Bioedge

Vatican newspaper questions brain-death criteria

Thursday, 4 September 2008

In 1968, a landmark report from Harvard Medical School set down criteria for determining when a person was brain dead. But 40 years later, a few maverick doctors have questioned whether the consensus is right. If their scruples are borne out, many procedures in transplant surgery could be at risk. The latest twist for this unsettling critique comes from the semi-official newspaper of the Vatican, L’Osservatore Romano.

A front-page article by Lucetta Scaraffia, a well-known history academic who is a member of the Italian National Committee on Bio-Ethics, calls for the issue to be re-examined. She points out that a few Catholic doctors have criticised the Harvard criteria, that brain-death is not used in the Vatican itself, and that Benedict XVI had expressed some reservations several years before his recent election as Pope.

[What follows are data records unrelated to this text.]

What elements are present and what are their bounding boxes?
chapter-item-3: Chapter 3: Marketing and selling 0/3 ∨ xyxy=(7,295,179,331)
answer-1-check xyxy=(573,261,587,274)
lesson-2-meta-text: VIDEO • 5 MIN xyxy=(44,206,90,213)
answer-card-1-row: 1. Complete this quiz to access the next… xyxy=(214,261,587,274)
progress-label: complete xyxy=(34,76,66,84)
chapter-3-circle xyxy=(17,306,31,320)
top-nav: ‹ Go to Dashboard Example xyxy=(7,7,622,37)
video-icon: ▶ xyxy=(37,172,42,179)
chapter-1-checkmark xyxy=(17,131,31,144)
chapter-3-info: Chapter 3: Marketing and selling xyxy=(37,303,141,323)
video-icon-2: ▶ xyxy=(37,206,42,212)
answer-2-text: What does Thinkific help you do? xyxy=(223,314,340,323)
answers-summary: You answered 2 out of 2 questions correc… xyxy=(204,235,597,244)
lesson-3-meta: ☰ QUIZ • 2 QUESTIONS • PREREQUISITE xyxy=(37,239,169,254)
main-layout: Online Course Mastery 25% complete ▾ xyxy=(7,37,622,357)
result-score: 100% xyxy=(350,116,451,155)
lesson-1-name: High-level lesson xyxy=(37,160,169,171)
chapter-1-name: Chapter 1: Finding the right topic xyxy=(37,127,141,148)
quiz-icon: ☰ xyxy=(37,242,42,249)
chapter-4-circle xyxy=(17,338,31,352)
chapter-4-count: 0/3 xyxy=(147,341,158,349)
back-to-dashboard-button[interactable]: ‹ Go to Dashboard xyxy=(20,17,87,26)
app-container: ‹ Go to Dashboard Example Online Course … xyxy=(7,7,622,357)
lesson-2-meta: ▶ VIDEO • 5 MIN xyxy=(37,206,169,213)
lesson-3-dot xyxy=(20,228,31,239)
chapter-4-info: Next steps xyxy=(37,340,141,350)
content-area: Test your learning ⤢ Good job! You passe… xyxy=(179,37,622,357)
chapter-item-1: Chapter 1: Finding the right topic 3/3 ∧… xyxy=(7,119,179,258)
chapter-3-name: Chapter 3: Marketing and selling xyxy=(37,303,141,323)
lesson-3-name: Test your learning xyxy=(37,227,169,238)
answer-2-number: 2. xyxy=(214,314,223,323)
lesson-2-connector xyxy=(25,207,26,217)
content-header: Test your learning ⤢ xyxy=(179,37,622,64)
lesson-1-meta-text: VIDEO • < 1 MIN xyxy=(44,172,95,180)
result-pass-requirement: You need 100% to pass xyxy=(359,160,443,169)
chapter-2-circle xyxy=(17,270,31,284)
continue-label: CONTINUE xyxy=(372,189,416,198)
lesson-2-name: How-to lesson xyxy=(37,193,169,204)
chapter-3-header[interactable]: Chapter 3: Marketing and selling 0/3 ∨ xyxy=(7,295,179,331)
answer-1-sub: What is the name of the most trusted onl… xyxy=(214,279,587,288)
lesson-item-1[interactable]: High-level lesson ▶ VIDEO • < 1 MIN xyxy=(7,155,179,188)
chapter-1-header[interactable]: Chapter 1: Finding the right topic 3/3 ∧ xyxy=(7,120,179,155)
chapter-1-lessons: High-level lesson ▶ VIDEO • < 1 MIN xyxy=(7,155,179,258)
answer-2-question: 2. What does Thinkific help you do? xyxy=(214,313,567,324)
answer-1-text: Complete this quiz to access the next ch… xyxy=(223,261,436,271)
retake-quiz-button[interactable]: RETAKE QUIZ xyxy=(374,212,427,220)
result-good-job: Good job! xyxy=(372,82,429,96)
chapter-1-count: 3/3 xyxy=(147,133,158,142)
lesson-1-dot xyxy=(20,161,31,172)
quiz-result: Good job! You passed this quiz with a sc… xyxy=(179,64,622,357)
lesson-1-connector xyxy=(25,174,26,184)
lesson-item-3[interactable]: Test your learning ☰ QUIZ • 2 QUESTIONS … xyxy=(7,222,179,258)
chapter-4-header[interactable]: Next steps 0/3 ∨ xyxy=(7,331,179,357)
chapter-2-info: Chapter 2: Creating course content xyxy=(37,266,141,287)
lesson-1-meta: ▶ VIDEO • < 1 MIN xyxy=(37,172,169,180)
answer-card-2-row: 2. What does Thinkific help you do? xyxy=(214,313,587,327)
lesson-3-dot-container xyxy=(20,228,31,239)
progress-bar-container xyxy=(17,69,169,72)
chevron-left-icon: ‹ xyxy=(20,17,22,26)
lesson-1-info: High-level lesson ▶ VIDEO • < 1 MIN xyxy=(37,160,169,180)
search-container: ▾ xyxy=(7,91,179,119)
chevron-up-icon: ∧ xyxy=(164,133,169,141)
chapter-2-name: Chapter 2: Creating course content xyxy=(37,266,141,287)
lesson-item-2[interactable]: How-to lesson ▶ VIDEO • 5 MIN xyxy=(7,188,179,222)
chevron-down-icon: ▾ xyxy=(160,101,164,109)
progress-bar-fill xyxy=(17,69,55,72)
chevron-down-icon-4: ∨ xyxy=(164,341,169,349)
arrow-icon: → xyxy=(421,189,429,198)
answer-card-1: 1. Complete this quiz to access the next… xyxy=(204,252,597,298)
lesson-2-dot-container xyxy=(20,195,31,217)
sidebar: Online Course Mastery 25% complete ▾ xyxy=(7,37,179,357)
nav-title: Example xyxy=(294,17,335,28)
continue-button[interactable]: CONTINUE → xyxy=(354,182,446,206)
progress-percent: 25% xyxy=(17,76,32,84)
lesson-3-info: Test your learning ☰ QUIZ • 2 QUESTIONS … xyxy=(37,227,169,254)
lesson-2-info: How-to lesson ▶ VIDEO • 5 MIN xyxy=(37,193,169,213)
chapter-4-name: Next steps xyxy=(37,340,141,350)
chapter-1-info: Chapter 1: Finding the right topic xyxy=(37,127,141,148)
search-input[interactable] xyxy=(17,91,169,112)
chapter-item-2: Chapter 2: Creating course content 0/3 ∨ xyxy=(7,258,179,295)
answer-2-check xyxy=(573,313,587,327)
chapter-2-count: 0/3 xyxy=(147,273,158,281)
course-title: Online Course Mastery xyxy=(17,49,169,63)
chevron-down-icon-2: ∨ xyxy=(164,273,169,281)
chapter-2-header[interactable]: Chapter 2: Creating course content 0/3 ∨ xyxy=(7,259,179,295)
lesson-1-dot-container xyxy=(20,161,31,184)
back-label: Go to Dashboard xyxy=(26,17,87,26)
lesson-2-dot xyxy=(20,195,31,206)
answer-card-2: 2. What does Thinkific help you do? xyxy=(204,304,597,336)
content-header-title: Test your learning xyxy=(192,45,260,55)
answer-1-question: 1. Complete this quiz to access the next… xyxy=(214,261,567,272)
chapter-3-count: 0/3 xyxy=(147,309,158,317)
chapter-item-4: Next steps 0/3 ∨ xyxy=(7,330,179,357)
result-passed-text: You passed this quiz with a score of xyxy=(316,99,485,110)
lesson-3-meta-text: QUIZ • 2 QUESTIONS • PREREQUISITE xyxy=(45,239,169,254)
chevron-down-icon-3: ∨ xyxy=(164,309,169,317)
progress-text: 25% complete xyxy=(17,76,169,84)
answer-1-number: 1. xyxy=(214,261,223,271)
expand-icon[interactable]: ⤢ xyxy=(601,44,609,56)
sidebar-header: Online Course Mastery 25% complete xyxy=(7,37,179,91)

In at least one case, she noted, life-support machines were used to keep a brain-dead pregnant woman functioning for many weeks until her baby was delivered. Such cases, she said, "have put into question the idea that these already were dead bodies, cadavers from which organs could be transplanted". Moreover, the acceptance of the cessation of brain activity as death contradicted Catholic doctrine — which involves the "absolute and integral defence of human life" — by equating the human person with brain functions only.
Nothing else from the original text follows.